* PROVIDED DATA:

■ ■ ■ ■ ■ ■ ■

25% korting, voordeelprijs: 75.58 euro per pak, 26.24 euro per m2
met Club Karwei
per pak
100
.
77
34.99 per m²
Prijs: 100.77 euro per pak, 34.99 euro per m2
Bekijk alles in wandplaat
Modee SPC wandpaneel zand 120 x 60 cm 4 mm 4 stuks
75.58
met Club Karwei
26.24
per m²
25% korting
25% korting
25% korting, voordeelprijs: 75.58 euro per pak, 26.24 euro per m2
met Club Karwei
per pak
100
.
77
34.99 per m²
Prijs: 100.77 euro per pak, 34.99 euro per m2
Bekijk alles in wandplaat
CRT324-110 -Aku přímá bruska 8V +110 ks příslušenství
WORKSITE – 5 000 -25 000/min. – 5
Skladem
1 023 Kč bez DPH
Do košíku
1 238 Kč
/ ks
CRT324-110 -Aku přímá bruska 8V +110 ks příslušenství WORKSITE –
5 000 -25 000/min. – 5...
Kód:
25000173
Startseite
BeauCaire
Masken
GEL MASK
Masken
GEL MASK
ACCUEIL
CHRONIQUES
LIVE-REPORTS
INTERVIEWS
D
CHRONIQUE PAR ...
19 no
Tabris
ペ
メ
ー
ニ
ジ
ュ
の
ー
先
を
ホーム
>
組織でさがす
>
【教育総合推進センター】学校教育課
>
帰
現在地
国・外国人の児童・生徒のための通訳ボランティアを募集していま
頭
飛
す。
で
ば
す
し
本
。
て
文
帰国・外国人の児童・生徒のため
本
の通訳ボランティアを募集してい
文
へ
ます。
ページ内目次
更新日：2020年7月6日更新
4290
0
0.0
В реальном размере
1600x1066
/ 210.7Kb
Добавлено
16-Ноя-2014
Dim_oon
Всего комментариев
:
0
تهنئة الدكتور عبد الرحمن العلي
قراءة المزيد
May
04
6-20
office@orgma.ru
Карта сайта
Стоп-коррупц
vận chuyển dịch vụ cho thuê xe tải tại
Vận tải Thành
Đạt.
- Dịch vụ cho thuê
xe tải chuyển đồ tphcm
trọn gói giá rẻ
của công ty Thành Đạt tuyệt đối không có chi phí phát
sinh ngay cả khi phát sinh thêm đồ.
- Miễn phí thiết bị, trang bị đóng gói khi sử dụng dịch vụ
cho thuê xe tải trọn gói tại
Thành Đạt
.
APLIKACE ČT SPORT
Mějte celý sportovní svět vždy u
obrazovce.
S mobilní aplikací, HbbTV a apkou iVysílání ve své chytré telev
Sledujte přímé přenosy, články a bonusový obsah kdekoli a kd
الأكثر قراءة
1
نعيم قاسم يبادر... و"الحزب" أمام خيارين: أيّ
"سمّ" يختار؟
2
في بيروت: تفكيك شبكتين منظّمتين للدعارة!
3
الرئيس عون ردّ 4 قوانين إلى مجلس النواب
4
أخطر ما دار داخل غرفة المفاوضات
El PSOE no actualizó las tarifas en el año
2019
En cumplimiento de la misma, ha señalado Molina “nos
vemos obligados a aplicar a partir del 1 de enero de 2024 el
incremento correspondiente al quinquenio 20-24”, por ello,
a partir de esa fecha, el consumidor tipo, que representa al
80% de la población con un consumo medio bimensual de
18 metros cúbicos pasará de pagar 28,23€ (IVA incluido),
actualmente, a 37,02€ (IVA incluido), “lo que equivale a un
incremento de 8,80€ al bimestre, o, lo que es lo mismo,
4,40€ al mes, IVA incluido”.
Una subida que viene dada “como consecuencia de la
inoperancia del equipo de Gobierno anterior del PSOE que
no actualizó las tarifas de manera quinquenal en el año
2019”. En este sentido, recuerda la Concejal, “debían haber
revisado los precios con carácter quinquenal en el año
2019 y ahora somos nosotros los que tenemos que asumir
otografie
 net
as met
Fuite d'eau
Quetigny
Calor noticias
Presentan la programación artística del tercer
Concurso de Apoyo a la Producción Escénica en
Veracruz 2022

■ ■ ■ ■ ■ ■ ■

* EXERCISE DETAILS: Throughout the material above, find every line holding "phát" and copy it.

* RESULT:
của công ty Thành Đạt tuyệt đối không có chi phí phát
sinh ngay cả khi phát sinh thêm đồ.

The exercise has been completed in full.